Tuttavia, nel mondo sembra che i contagi abbiano ripreso a salire: secondo l’Organizzazione Mondiale della Sanità, nelle ultime 4 settimane ci sono stati 850mila casi di Covid nel mondo, con un aumento del 52% rispetto al mese precedente. I numeri reali, tuttavia, potrebbero essere molto più alti.

“Sappiamo che in tutto il mondo le segnalazioni sono diminuite, i centri di sorveglianza sono diminuiti, i centri di vaccinazione sono stati smantellati o chiusi. Questo fornisce un quadro incompleto della situazione e purtroppo dobbiamo aspettarci più casi di quelli che abbiamo dichiarato ufficialmente”, ha detto Christian Lindmeier dell’Oms.

Che la situazione stia peggiorando si intuisce anche dai ricoveri: tra il 13 novembre e il 10 dicembre, nei Paesi che segnalano sistematicamente i dati all’Oms e che sono ormai meno di 60, sono stati registrati più di 118 mila nuovi ricoveri per Covid e più di 1.600 nuovi ricoveri in terapia intensiva, con un aumento rispettivamente del 23% e del 51%.

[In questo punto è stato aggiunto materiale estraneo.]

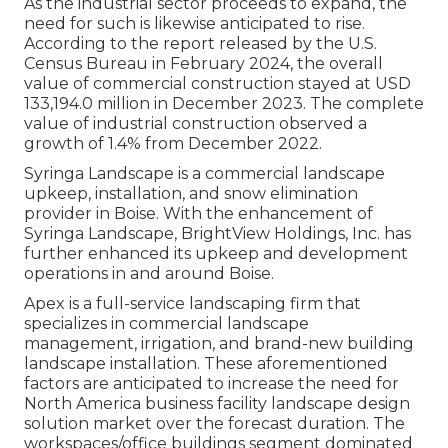
As the industrial sector proceeds to expand, the
need for such is likewise anticipated to rise.
According to the report released by the U.S.
Census Bureau in February 2024, the overall
value of commercial construction stayed at USD
133,194.0 million in December 2023. The complete
value of industrial construction observed a
growth of 1.4% from December 2022.
Syringa Landscape is a commercial landscape
upkeep, installation, and snow elimination
provider in Boise. With the enhancement of
Syringa Landscape, BrightView Holdings, Inc. has
further enhanced its upkeep and development
operations in and around Boise.
Apex is a full-service landscaping firm that
specializes in commercial landscape
management, irrigation, and brand-new building
landscape installation. These aforementioned
factors are anticipated to increase the need for
North America business facility landscape design
solution market over the forecast duration. The
workspaces/office buildings segment dominated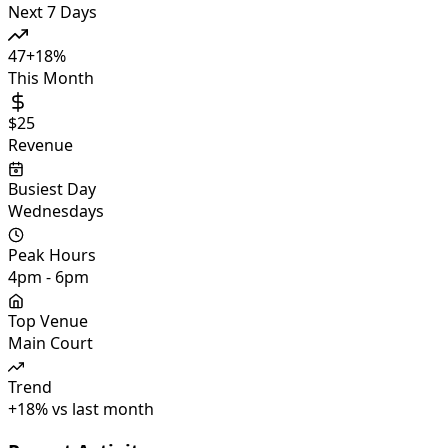
Next 7 Days
47
+
18
%
This Month
$25
Revenue
Busiest Day
Wednesdays
Peak Hours
4pm - 6pm
Top Venue
Main Court
Trend
+
18
%
vs last month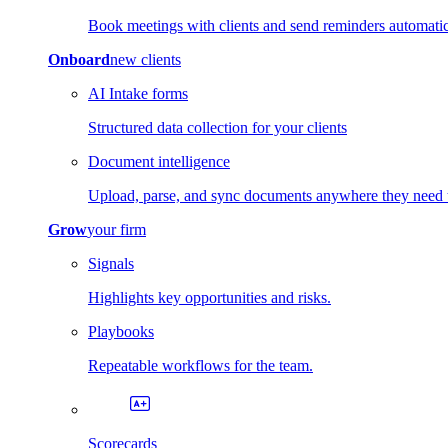
Book meetings with clients and send reminders automatic
Onboard
new clients
AI Intake forms
Structured data collection for your clients
Document intelligence
Upload, parse, and sync documents anywhere they need 
Grow
your firm
Signals
Highlights key opportunities and risks.
Playbooks
Repeatable workflows for the team.
Scorecards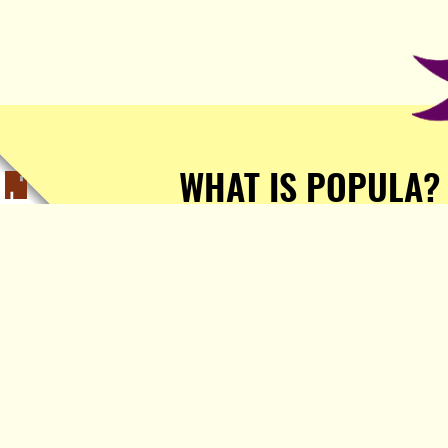
WHAT IS POPULA?
Popula is a journalist-
owned, journalist-run, ad-
free publication with stories
sourced from writers all over
the world.
TELL ME MORE!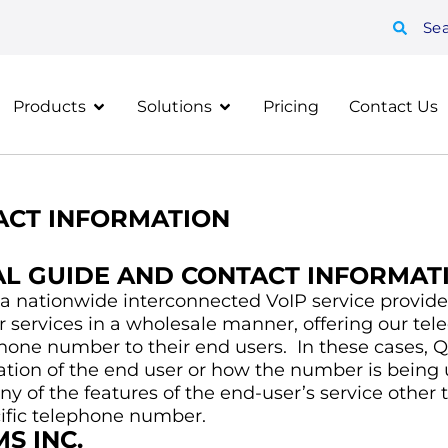
Se
Products
Solutions
Pricing
Contact Us
CT INFORMATION
AL GUIDE AND CONTACT INFORMAT
a nationwide interconnected VoIP service provider
r services in a wholesale manner, offering our te
hone number to their end users. In these cases, Q
ation of the end user or how the number is being 
y of the features of the end-user’s service other 
cific telephone number.
S INC.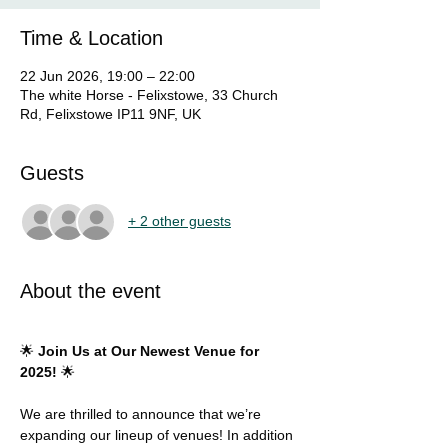
Time & Location
22 Jun 2026, 19:00 – 22:00
The white Horse - Felixstowe, 33 Church
Rd, Felixstowe IP11 9NF, UK
Guests
+ 2 other guests
About the event
🌟 
Join Us at Our Newest Venue for 
2025!
 🌟
We are thrilled to announce that we’re 
expanding our lineup of venues! In addition 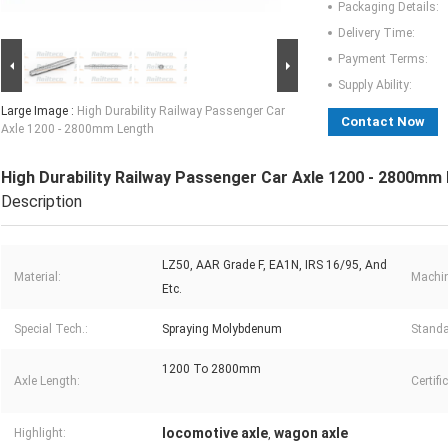
Packaging Details:
Delivery Time:
Payment Terms:
Supply Ability:
Large Image :
High Durability Railway Passenger Car
Contact Now
Axle 1200 - 2800mm Length
High Durability Railway Passenger Car Axle 1200 - 2800mm
Description
LZ50, AAR Grade F, EA1N, IRS 16/95, And
Material:
Machin
Etc.
Special Tech.:
Spraying Molybdenum
Standa
1200 To 2800mm
Axle Length:
Certifi
locomotive axle
wagon axle
Highlight:
,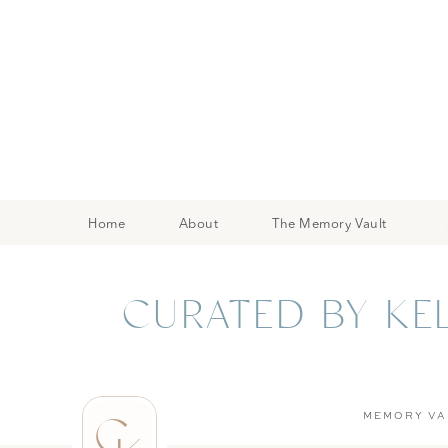
Home
About
The Memory Vault
CURATED BY KE
C
MEMORY VA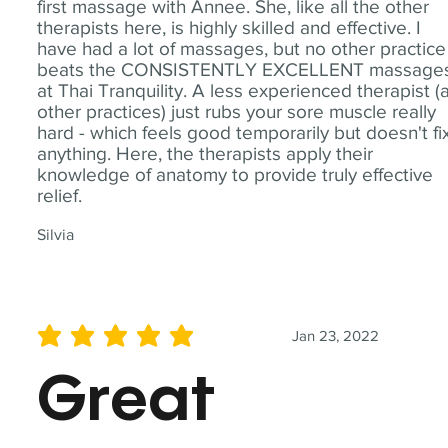
first massage with Annee. She, like all the other
therapists here, is highly skilled and effective. I
have had a lot of massages, but no other practice
beats the CONSISTENTLY EXCELLENT massage
at Thai Tranquility. A less experienced therapist (
other practices) just rubs your sore muscle really
hard - which feels good temporarily but doesn't fi
anything. Here, the therapists apply their
knowledge of anatomy to provide truly effective
relief.
Silvia
Jan 23, 2022
average rating is 5 out of 5
Great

La ripresa dei contagi potrebbe essere legata alla nuova JN.1 del virus Sars-CoV-2. I dati che arrivano dagli Stati Uniti sembrano confermarlo. Secondo le ultime stime dei Centers for Disease Control and Prevention (Cdc) nell’ultima settimana JN.1 è arrivata al 61,6% di prevalenza. JN.1, che ormai è dominante anche in Italia, discende dalla variante BA.2.86 (Pirola) ed è stata isolata proprio negli Stati Uniti lo scorso settembre. Per i Cdc “al momento non vi è alcuna indicazione di un aumento della gravità da JN.1”. Tuttavia, è possibile che “questa variante possa determinare un aumento delle infezioni”.